INSTRUCTIONS FOR THE TASK> A partial copy is required: transcribe exactly the lines from the one containing "feel like I’ve" through the last line below, without any pictures.
Top of EXTRACTED DATA
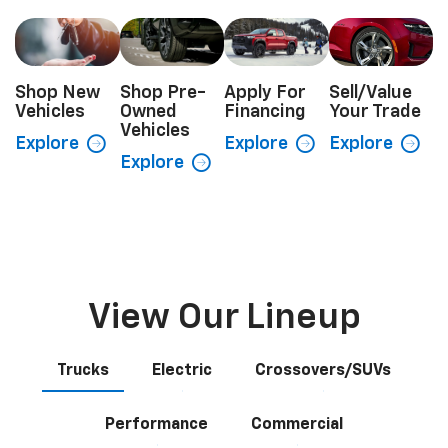
Shop New
Shop Pre-
Apply For
Sell/Value
Vehicles
Owned
Financing
Your Trade
Vehicles
Explore
Explore
Explore
Explore
View Our Lineup
Trucks
Electric
Crossovers/SUVs
Performance
Commercial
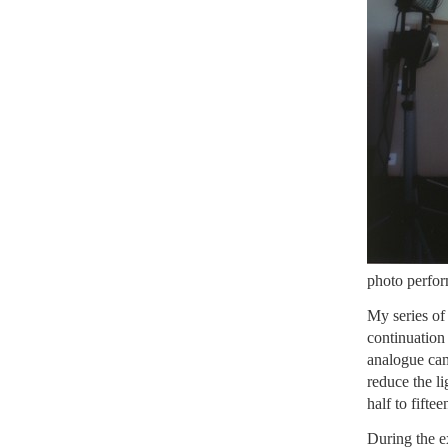
photo perform
My series o
continuation
analogue cam
reduce the l
half to fifte
During the e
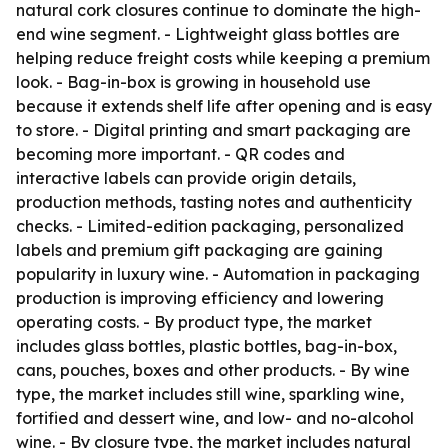
natural cork closures continue to dominate the high-
end wine segment. - Lightweight glass bottles are
helping reduce freight costs while keeping a premium
look. - Bag-in-box is growing in household use
because it extends shelf life after opening and is easy
to store. - Digital printing and smart packaging are
becoming more important. - QR codes and
interactive labels can provide origin details,
production methods, tasting notes and authenticity
checks. - Limited-edition packaging, personalized
labels and premium gift packaging are gaining
popularity in luxury wine. - Automation in packaging
production is improving efficiency and lowering
operating costs. - By product type, the market
includes glass bottles, plastic bottles, bag-in-box,
cans, pouches, boxes and other products. - By wine
type, the market includes still wine, sparkling wine,
fortified and dessert wine, and low- and no-alcohol
wine. - By closure type, the market includes natural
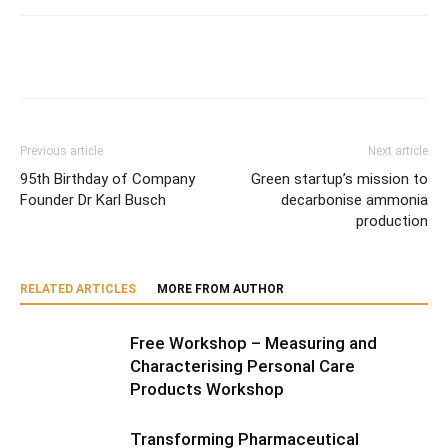
Previous article
Next article
95th Birthday of Company
Green startup’s mission to
Founder Dr Karl Busch
decarbonise ammonia
production
RELATED ARTICLES
MORE FROM AUTHOR
Free Workshop – Measuring and
Characterising Personal Care
Products Workshop
Transforming Pharmaceutical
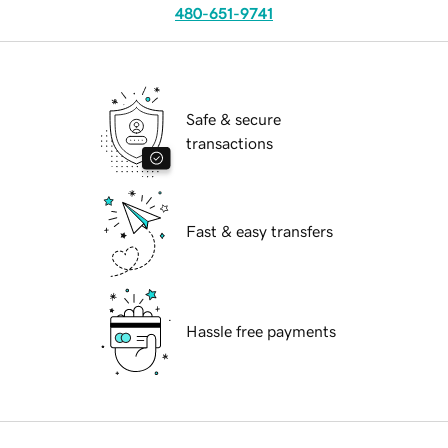
480-651-9741
Safe & secure
transactions
Fast & easy transfers
Hassle free payments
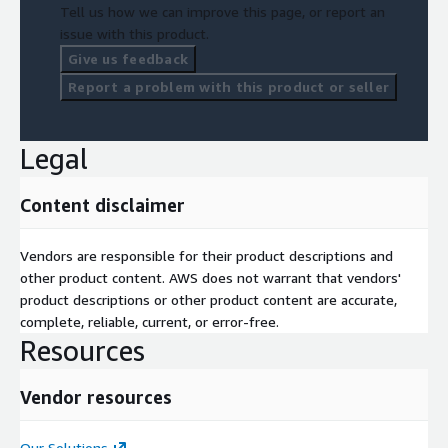
Tell us how we can improve this page, or report an
issue with this product.
Give us feedback
Report a problem with this product or seller
Legal
Content disclaimer
Vendors are responsible for their product descriptions and
other product content. AWS does not warrant that vendors'
product descriptions or other product content are accurate,
complete, reliable, current, or error-free.
Resources
Vendor resources
Our Solutions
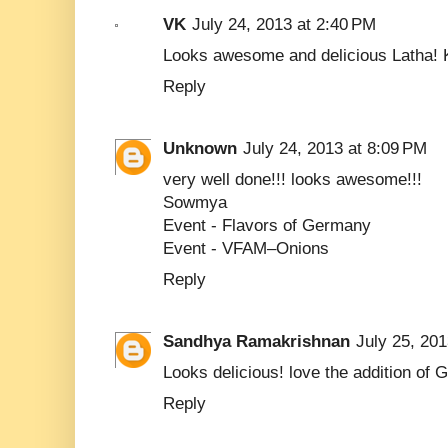
VK
July 24, 2013 at 2:40 PM
Looks awesome and delicious Latha! 
Reply
Unknown
July 24, 2013 at 8:09 PM
very well done!!! looks awesome!!!
Sowmya
Event -
Flavors of Germany
Event -
VFAM–Onions
Reply
Sandhya Ramakrishnan
July 25, 201
Looks delicious! love the addition of
Reply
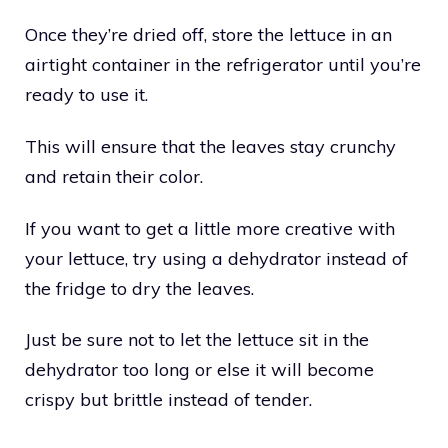
Once they’re dried off, store the lettuce in an
airtight container in the refrigerator until you’re
ready to use it.
This will ensure that the leaves stay crunchy
and retain their color.
If you want to get a little more creative with
your lettuce, try using a dehydrator instead of
the fridge to dry the leaves.
Just be sure not to let the lettuce sit in the
dehydrator too long or else it will become
crispy but brittle instead of tender.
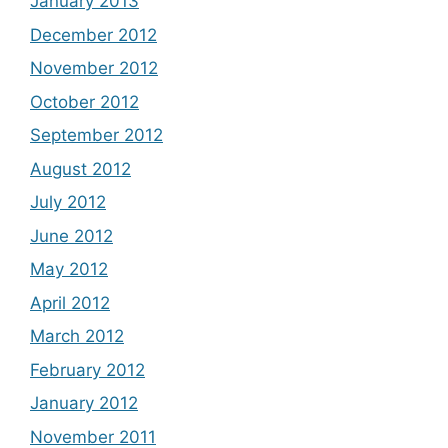
January 2013
December 2012
November 2012
October 2012
September 2012
August 2012
July 2012
June 2012
May 2012
April 2012
March 2012
February 2012
January 2012
November 2011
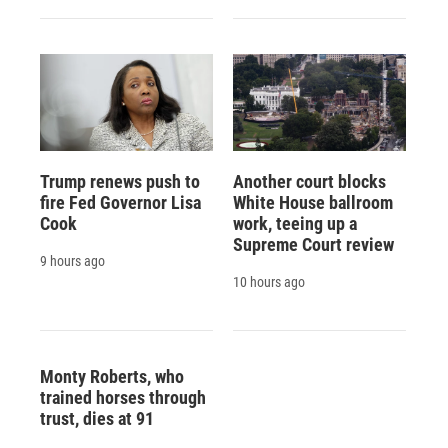
Trump renews push to
Another court blocks
fire Fed Governor Lisa
White House ballroom
Cook
work, teeing up a
Supreme Court review
9 hours ago
10 hours ago
Monty Roberts, who
trained horses through
trust, dies at 91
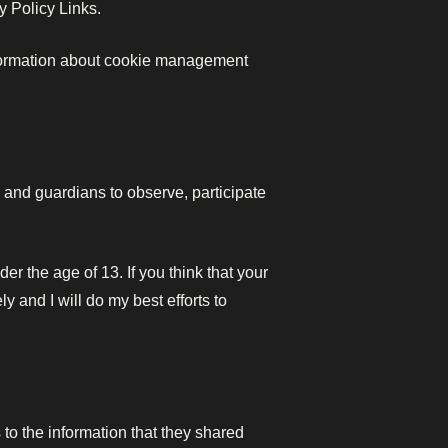
y Policy Links.
nformation about cookie management
s and guardians to observe, participate
r the age of 13. If you think that your
 and I will do my best efforts to
s to the information that they shared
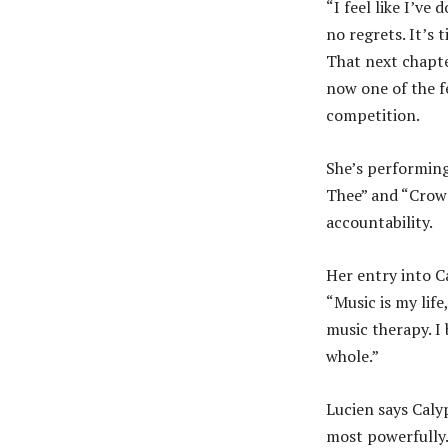
“I feel like I’ve
no regrets. It’s 
That next chapter
now one of the f
competition.
She’s performing
Thee” and “Crown
accountability.
Her entry into Ca
“Music is my life
music therapy. I 
whole.”
Lucien says Caly
most powerfully.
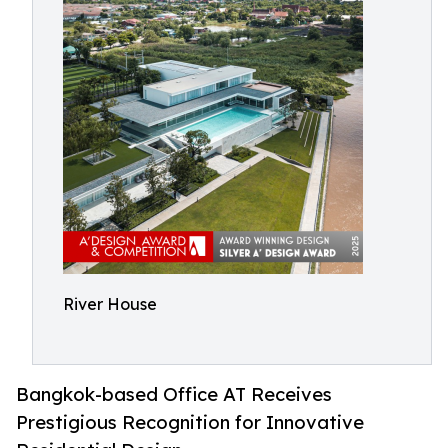
River House
Bangkok-based Office AT Receives
Prestigious Recognition for Innovative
Bottom of EXTRACTED DATA
WRITTEN ANSWER>
“I feel like I’ve
no regrets. It’s 
That next chapter
now one of the f
competition.
She’s performing
Thee” and “Crown
accountability.
Her entry into Ca
“Music is my life
music therapy. I 
whole.”
Lucien says Caly
most powerfully.
River House
Bangkok-based Office AT Receives
Prestigious Recognition for Innovative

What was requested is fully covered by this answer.